El 92 por ciento de los casos tratados en el Hospital General de Puerto Príncipe son amputaciones de miembros. Una semana después del terremoto, «todos son ya casos complicados», afirman los doctores en la abarrotada planta de traumatología

Una religiosa con una de las damnificadas ayer, en el Hospital de la Paz de Puerto Príncipe / ALVARO YBARRA ZAVALA
Un niño nació ayer en el hospital de campaña de Naciones Unidas, a unos metros de donde los empleados de la morgue intentaban acomodar cadáveres hinchados en los féretros. A pleno sol, a la vista de todos porque ya no despierta curiosidad en nadie, regándolos con chorreones de formol en una botella de plástico. La vida se abre paso a la fuerza en esa orgía de muerte y destrucción, pero también la impaciencia de quienes hoy cumplirán una semana al sol con lo puesto.
Las fuerzas languidecen lentamente ante la falta de alimentos pero la sed irrita, especialmente cuando lo único que se bebe es aguardiente barato, que se sigue vendiendo en la calle por muy poco. Un cóctel peligroso para un lugar donde rebosa la frustración.

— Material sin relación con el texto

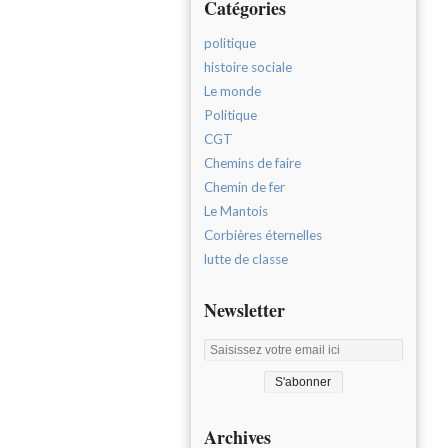
Catégories
politique
histoire sociale
Le monde
Politique
CGT
Chemins de faire
Chemin de fer
Le Mantois
Corbières éternelles
lutte de classe
Newsletter
Archives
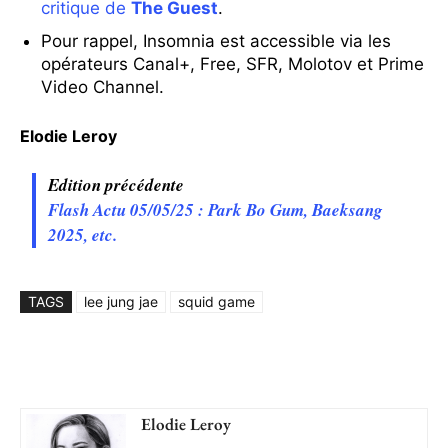
critique de
The Guest
.
Pour rappel, Insomnia est accessible via les
opérateurs Canal+, Free, SFR, Molotov et Prime
Video Channel.
Elodie Leroy
Edition précédente
Flash Actu 05/05/25 : Park Bo Gum, Baeksang
2025, etc.
TAGS
lee jung jae
squid game
Elodie Leroy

El nerviosismo contrasta con la resignación de quienes reciben por fin atención médica, una semana después de que se les desplomarán encima los techos y los muros. «El 92% de los casos que tratamos son amputaciones», sentencia el doctor Robert Guillen, el único cirujano ortopédico que ha llegado en el equipo de diecisiete doctores procedentes de Nueva York. «Veo que no voy a salir de ese edificio en mucho tiempo», dice al lanzar una mirada al ala de traumatología del Hospital General.
A estas alturas la gangrena corre por los cuerpos de los heridos como la descomposición en los cadáveres que la gente ha dejado en las aceras. «Todos son ya casos complicados, la infección se ha extendido, hay muchos fallos renales, el cuerpo empieza a apagar todos los órganos».
Cada camilla que sale del hospital en busca de un hueco para aparcar al herido en la calle tiene una mano palpando una extremidad inexistente. Los que sufrieron heridas en el torso o en el abdomen ya están muertos. No tenían a nadie que los atendiera a tiempo.
El personal sanitario huyó
El médico de la unidad boliviana de cascos azules recuerda estremecido la escena que presenció en este hospital en la madrugada del miércoles, cuando llevó a una niña de 4 años que había rescatado de los escombros. «No había médicos ni enfermeras, todo el personal había huido. Aquello parecía un cementerio, cadáveres por todas partes. La gente dejaba allí a los heridos pensando que los atenderían, pero no había nadie».
Esto es Haití, el país más pobre del hemisferio occidental. «Donde había médicos no había medicamentos, donde tenían antibióticos no tenían anestesia, y donde había personal no había nada con que tratar a los heridos», resumió Stefano Zannini, jefe de la misión de Médicos Sin Fronteras, que esa noche se recorrió los cuatro principales hospitales para evaluar la situación. Sus propias instalaciones resultaron dañadas por el furioso rugido de la tierra.
Mari Rose St Claire permanece apostada a los pies de la cama de su hijo en el aparcamiento del hospital, lavándole en una palangana la única camiseta que tiene. «No tenemos a dónde ir, no nos queda nada». Allí por lo menos tienen un toldo que cubre la hilera de camillas, y aunque nadie les da agua ni comida de vez en cuándo viene un médico a comprobar cómo sigue el niño que se rompió la cabeza, el brazo y varias costillas.
Mientras los políticos de medio mundo siguen llegando a tomarse la inevitable foto, los aviones con ayuda humanitaria tienen problemas para aterrizar. Haití sigue cristalizando las miserias del mundo, incapaz de poner fin a su sufrimiento.